- Problem details:
The response should consist solely of the line containing "Given the image: Detect" and the lines after it through the end of the listing below, repeated exactly.

- The data:
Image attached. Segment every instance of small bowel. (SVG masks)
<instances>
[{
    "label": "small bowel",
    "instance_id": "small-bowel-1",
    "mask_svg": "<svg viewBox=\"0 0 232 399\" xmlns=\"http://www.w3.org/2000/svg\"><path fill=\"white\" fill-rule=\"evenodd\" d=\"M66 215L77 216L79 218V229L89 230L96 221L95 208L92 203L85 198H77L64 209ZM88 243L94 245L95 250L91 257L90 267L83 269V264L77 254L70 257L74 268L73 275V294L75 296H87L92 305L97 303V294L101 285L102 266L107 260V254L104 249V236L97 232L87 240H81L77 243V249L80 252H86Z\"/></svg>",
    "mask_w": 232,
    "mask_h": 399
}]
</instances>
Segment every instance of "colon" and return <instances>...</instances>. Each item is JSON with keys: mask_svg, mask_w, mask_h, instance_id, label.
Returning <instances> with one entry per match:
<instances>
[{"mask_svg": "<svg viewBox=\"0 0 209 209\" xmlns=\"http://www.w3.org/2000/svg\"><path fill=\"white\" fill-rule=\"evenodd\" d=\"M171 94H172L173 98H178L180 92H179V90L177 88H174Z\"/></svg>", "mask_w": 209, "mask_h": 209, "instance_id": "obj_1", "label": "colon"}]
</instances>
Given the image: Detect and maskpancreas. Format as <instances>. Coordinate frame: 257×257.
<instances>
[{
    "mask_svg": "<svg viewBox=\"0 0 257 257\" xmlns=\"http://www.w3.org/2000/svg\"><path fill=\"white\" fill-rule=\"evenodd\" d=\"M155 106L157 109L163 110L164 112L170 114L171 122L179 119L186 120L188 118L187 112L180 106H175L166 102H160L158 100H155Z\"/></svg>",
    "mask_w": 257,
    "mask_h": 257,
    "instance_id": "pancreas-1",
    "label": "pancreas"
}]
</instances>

- The answer:
Given the image: Detect and maskpancreas. Format as <instances>. Coordinate frame: 257×257.
<instances>
[{
    "mask_svg": "<svg viewBox=\"0 0 257 257\" xmlns=\"http://www.w3.org/2000/svg\"><path fill=\"white\" fill-rule=\"evenodd\" d=\"M155 106L157 109L163 110L164 112L170 114L171 122L179 119L186 120L188 118L187 112L180 106H175L166 102H160L158 100H155Z\"/></svg>",
    "mask_w": 257,
    "mask_h": 257,
    "instance_id": "pancreas-1",
    "label": "pancreas"
}]
</instances>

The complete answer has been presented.